I like to target shoot at the old dump outside of Luzurne. It's a little west of town on Deeter Rd Off .


----------



## PD86 (Aug 19, 2016)

junkman said:


> I like to target shoot at the old dump outside of Luzurne. It's a little west of town on Deeter Rd Off .


Thanks! Are there usually other people there? I'm thinking of doing "run-n-gun type drills that would require some space.


----------



## 9mm Hi-Power (Jan 16, 2010)

PD86 said:


> I am wondering where a good spot in Huron National Forest would be to do target shooting. I'm looking for a secluded area(not a firing range) with natural backstops (hills ridges ect) where I can set up shooting drills. I've never been to the national forest but it look like for google maps that there is a lot of secluded land. Thanks in advance for the info.

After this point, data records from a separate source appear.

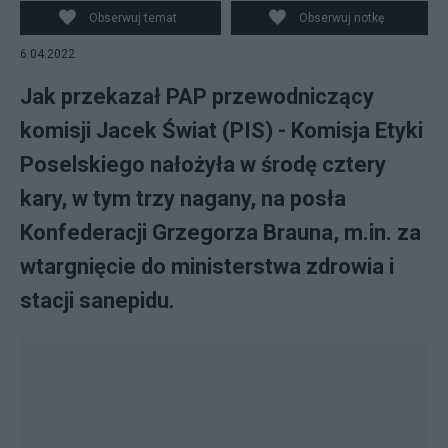
Obserwuj temat
Obserwuj notkę
6.04.2022
Jak przekazał PAP przewodniczący
komisji Jacek Świat (PIS) - Komisja Etyki
Poselskiego nałożyła w środę cztery
kary, w tym trzy nagany, na posła
Konfederacji Grzegorza Brauna, m.in. za
wtargnięcie do ministerstwa zdrowia i
stacji sanepidu.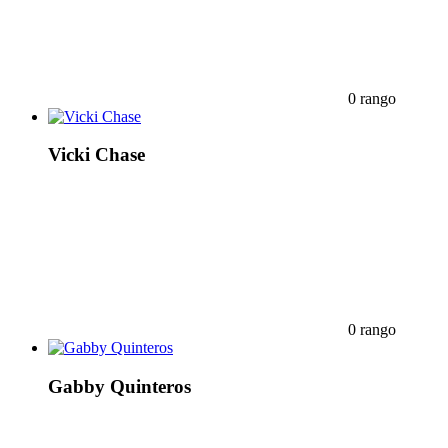
0 rango
Vicki Chase
0 rango
Gabby Quinteros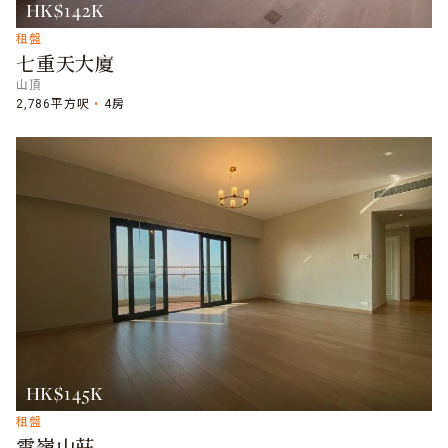
HK$142K
租盤
七重天大廈
山頂
2,786平方呎
4房
HK$145K
租盤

From there U.S. Forest Service website:

Target shooting is allowed only in designated areas of a national forest or grassland. Check your local ranger district for more information about where you can and where you cannot target practice. 

9mm Hi-Power


----------



## junkman (Jan 14, 2010)

PD86 said:


> Thanks! Are there usually other people there? I'm thinking of doing "run-n-gun type drills that would require some space.


Depends on the time of year.Nov 13,14,would probly be a bad time to try that.But the rest of the year you would probly be good.


----------